What you will do -> Copy word for word the lines of the records below, beginning at the one with "Program B-50" and finishing at the one with "Il TFR non viene tassato mese per mese, ma", ends included, but none of the pictures.

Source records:
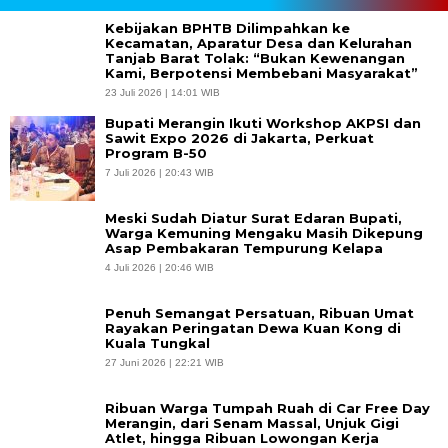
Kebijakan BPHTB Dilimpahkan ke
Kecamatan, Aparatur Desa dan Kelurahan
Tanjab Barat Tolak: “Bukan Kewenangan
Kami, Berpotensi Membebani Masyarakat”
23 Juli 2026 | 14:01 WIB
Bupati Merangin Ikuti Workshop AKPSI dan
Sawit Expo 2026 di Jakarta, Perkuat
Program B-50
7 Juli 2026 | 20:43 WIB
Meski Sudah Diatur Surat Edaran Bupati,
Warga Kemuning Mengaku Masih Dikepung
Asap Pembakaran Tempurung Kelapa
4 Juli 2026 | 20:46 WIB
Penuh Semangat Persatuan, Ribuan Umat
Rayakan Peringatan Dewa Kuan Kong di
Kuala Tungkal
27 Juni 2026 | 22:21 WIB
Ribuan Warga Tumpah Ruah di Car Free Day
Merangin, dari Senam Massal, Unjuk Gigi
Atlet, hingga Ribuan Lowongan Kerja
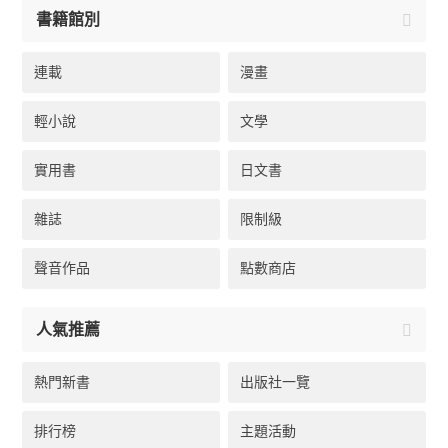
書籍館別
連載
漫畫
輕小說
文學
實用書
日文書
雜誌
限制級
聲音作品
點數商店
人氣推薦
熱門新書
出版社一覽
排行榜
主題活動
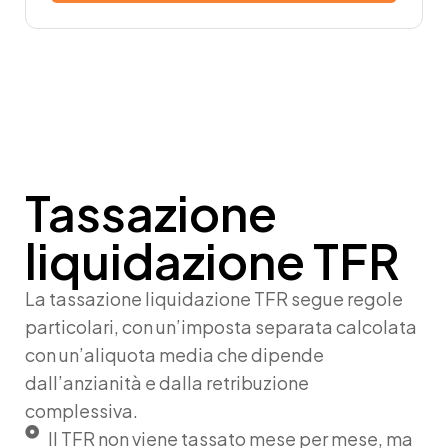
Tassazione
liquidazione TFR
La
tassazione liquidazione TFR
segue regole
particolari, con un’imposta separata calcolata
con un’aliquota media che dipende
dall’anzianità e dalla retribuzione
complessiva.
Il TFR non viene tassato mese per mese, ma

---

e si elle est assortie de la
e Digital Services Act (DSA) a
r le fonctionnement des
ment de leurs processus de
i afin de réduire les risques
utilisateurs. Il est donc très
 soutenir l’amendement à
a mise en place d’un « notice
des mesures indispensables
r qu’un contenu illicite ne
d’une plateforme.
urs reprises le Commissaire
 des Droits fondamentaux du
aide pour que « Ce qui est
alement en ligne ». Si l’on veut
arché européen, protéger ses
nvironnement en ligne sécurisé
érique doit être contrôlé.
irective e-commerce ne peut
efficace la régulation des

Answer section ->
Program B-50
7 Juli 2026 | 20:43 WIB
Meski Sudah Diatur Surat Edaran Bupati,
Warga Kemuning Mengaku Masih Dikepung
Asap Pembakaran Tempurung Kelapa
4 Juli 2026 | 20:46 WIB
Penuh Semangat Persatuan, Ribuan Umat
Rayakan Peringatan Dewa Kuan Kong di
Kuala Tungkal
27 Juni 2026 | 22:21 WIB
Ribuan Warga Tumpah Ruah di Car Free Day
Merangin, dari Senam Massal, Unjuk Gigi
Atlet, hingga Ribuan Lowongan Kerja
書籍館別
連載
漫畫
輕小說
文學
實用書
日文書
雜誌
限制級
聲音作品
點數商店
人氣推薦
熱門新書
出版社一覽
排行榜
主題活動
Tassazione
liquidazione TFR
La
tassazione liquidazione TFR
segue regole
particolari, con un’imposta separata calcolata
con un’aliquota media che dipende
dall’anzianità e dalla retribuzione
complessiva.
Il TFR non viene tassato mese per mese, ma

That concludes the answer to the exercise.